## CROSS VALIDATION FOR DIFFERENT MODELS

In [5]:
from crossvalidation import *
from implementations import *
from feature_engineering import *

In [3]:
#Loading train data

filename = 'train.csv'
data_folder = './data/'
file_path = data_folder + filename
y,tx,ids,features = load_train_data(file_path)

# Computing preprocessing routine

list_subsets, list_features, y_0, y_1, y_2_3, columns_to_drop_in_subsets = preprocessing(tx,y,ids,features)

We want to introduce interaction factors between variables during the preprocessing routine. 
However, there is not statistical significance that multiplying variables with trigonometric functions 
may improve the model performance. Therefore, since trigonometric values are the last columns of each 
dataset, we save in a list how many columns are related to trigonometric values in each subset in order 
not to multiply columns with them later.

In [4]:
how_many_trig_features=[2,1,2]

Defining parameters to test

In [48]:
lambdas = np.logspace(-7,-3,5)
degrees = [3,5,7]
k_fold = 4
gamma = 0.1
max_iters = 200

Defining lists to save optimal degrees and lambdas for each subset

In [49]:
optimal_lambdas = [0]*3
optimal_degrees = [1]*3

#### RIDGE REGRESSION

Doing cross validation on subsets_0 for ridge regression

In [16]:
optimal_degrees[0], optimal_lambdas[0], best_rmse = cross_validation_demo_ridge(y_0, list_subsets[0], k_fold, lambdas, degrees,
                                                                               how_many_trig_features[0])

KeyboardInterrupt: 

Doing cross validation on subsets_1 for ridge regression

In [13]:
optimal_degrees[1], optimal_lambdas[1], best_rmse = cross_validation_demo_ridge(y_1, list_subsets[1], k_fold, lambdas, degrees,
                                                                               how_many_trig_features[1])

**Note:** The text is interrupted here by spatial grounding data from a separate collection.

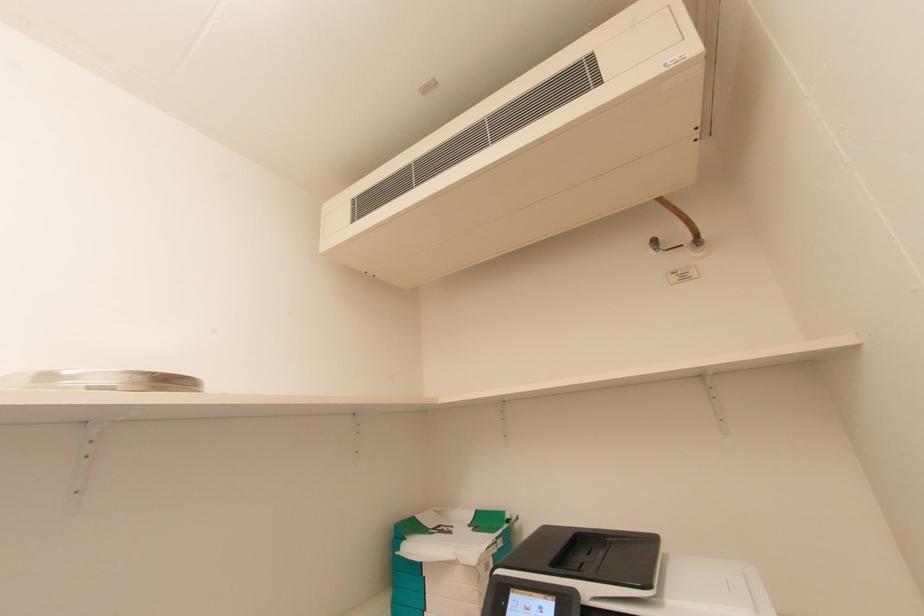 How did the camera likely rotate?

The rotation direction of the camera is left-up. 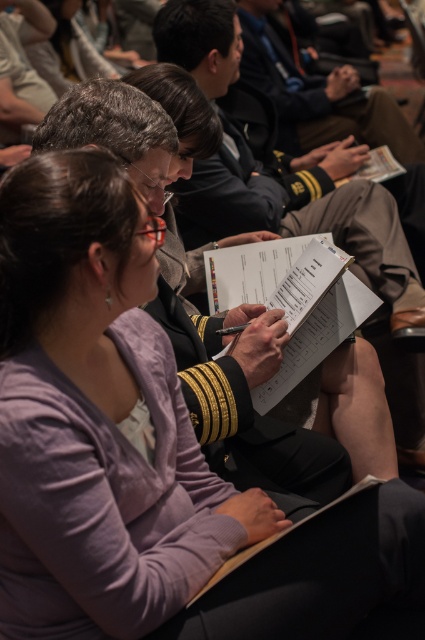 You are attending a conference and need to find the uniformed officer at center to ask a question. You see the navy blue uniform at upper center. Which one is closer to you?

The uniformed officer at center is closer to you than the navy blue uniform at upper center because the uniformed officer at center is positioned under the navy blue uniform at upper center.

You are standing in the auditorium and want to take a photo of the two points in the scene. Which point, point (226, 284) or point (371, 129), will appear larger in your photo?

Point (226, 284) will appear larger in the photo because it is closer to the camera than point (371, 129).

Where is the uniformed officer at center located in the image?

The uniformed officer at center is located at point 0.294 on the x axis and 0.609 on the y axis.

The choice of lambda which leads to the best test rmse is 0.00010 with a test rmse of 0.371. The best degree is 7.0


Doing cross validation on subsets_2_3 for ridge regression

In [11]:
optimal_degrees[2], optimal_lambdas[2], best_rmse = cross_validation_demo_ridge(y_2_3, list_subsets[2], k_fold, lambdas, degrees,
                                                                               how_many_trig_features[2])

The choice of lambda which leads to the best test rmse is 0.00010 with a test rmse of 0.347. The best degree is 7.0


NameError: name 'optimal_degrees' is not defined

#### REGULARIZED LOGISTIC REGRESSION

Doing cross validation on subsets_0 for regularized logistic regression

In [17]:
best_degree,best_lambda,_ = cross_validation_demo_log(y_0, list_subsets[0], k_fold, lambdas, gamma, max_iters,degrees, how_many_trig_features[0])

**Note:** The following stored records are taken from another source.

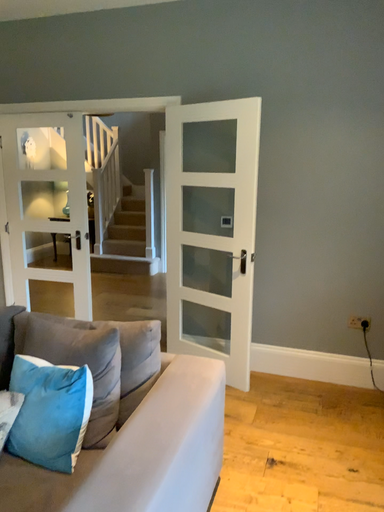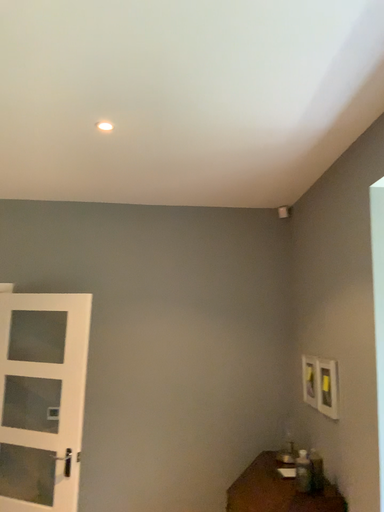 Question: How did the camera likely rotate when shooting the video?

Choices:
 (A) rotated right
 (B) rotated left

Answer: (A) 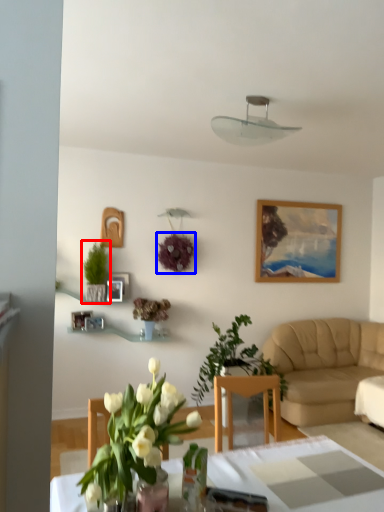 Question: Which point is closer to the camera, houseplant (highlighted by a red box) or flower (highlighted by a blue box)?

Choices:
 (A) houseplant
 (B) flower

Answer: (A)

The choice of lambda which leads to the best test logloss is 0.00000 with a test logloss of 0.362. The best degree is 3.0


Doing cross validation on subsets_1 for regularized logistic regression

In [18]:
best_degree,best_lambda,_ = cross_validation_demo_log(y_1, list_subsets[1], k_fold, lambdas, gamma, max_iters,degrees, how_many_trig_features[1])

The choice of lambda which leads to the best test logloss is 0.00000 with a test logloss of 0.419. The best degree is 3.0


Doing cross validation on subsets_2_3 for regularized logistc regression

In [19]:
best_degree,best_lambda,_ = cross_validation_demo_log(y_2_3, list_subsets[2], k_fold, lambdas, gamma, max_iters,degrees, how_many_trig_features[2])

The choice of lambda which leads to the best test logloss is 0.00000 with a test logloss of 0.377. The best degree is 3.0


#### COMPUTING ACCURACY FOR RIDGE REGRESSION

In [30]:
list_outputs = [y_0,y_1,y_2_3]
for idx in range(3):
    list_subsets[idx] = list_subsets[idx][int(0.6*list_subsets[idx].shape[0]),:]

Computing accuracy for ridge regression using optimal values as hyperparameters

In [14]:
compute_accuracy(list_outputs,list_subsets,0.7,[0.00001,0.00001,0.00001],[7,7,7],[0,0,0],pred_threshold = 0.5)

Average train accuracy: 0.8362282705107522
std train accuracy: 0.0005229317330015228
Average test accuracy: 0.8349103493434902
std train accuracy: 0.0008072756696673245


#### COMPUTING ACCURACY FOR REGULARIZED LOGISTIC REGRESSION

Computing accuracy for regularized logistic regression using optimal values as hyperparameters

In [54]:
compute_accuracy(list_outputs,list_subsets,0.7,[0.0000, 0.0000, 0.0000],[3,3,3],how_many_trig_features, pred_threshold=0.55,method = 'logistic',gamma = 0.1)

Average train accuracy: 0.8320193575709321
std train accuracy: 0.00046693834276353334
Average test accuracy: 0.8319370556540728
std train accuracy: 0.0010278248657757754